Discouraged with physicians and resigned to their pain, both Collins and Keogh stopped seeking help for a time. The pain would continue, wreaking havoc on not only the women's physical health, but on their mental health as well.
Collins remembers that the worst day of her experience with endometriosis was after surgery in which the doctor said nothing was found. Collins, who was 24 at the time, started to consider whether the pain was all in her head.
"He said, 'We didn't find anything. It's good news.' In that moment, I thought, 'Maybe I am crazy,' " said Collins through tears. "I was expecting him to find an answer."
Just a few years ago, however, both women found relief with Cook, who was able to diagnose and treat their endometriosis with laparoscopic surgery.
Cook says the cause of endometriosis is unknown, although one theory holds genetics to blame, while others cite environmental factors such as dioxin, a common synthetic toxin. Treatment includes not only surgery, but also pain medication and hormones because endometriosis is a hormone-dependent disease.

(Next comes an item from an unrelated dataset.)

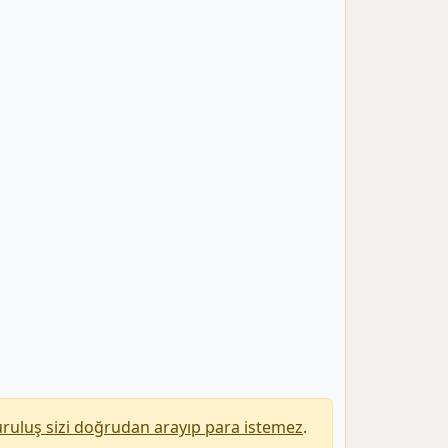
uruluş sizi doğrudan arayıp para istemez
.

"I always try to do the least invasive thing first, said David Adamson, director of Fertility Physicians of Northern California in San Jose and Palo Alto. "If the person is presented with pain, we first give them pills, and see if that works. If it doesn't work then we talk about other things, including a laparoscopy."
Collins still experiences long-term effects from the disease, including muscle spasms and infertility. But she is grateful to Cook for the "peace" she has found.
Like Collins, Keogh believes better understanding of the disease has allowed her to take charge of her overall health. She now sports a tattoo of a lotus and yellow ribbon on her left arm that symbolizes her overcoming the disease.
"My advice is to educate yourself. Do a bunch of research on endometriosis," Keogh said. "Pain was a part of life. I hesitate to use the term 'save my life' because I wasn't dying, but Dr. Cook saved my life."
Endometriosis: What to watch for
What it is: The growth of endometrial tissue, which normally lines the uterus, in other places as well, especially the fallopian tubes, ovaries and the tissue lining the pelvis.
Symptoms: Painful periods; pelvic pain; excessive bleeding; infertility
Risk factors: Never having given birth; diagnosed in one's mother; menstrual cycles shorter than 27 days, bleeding longer than eight days; being white or Asian.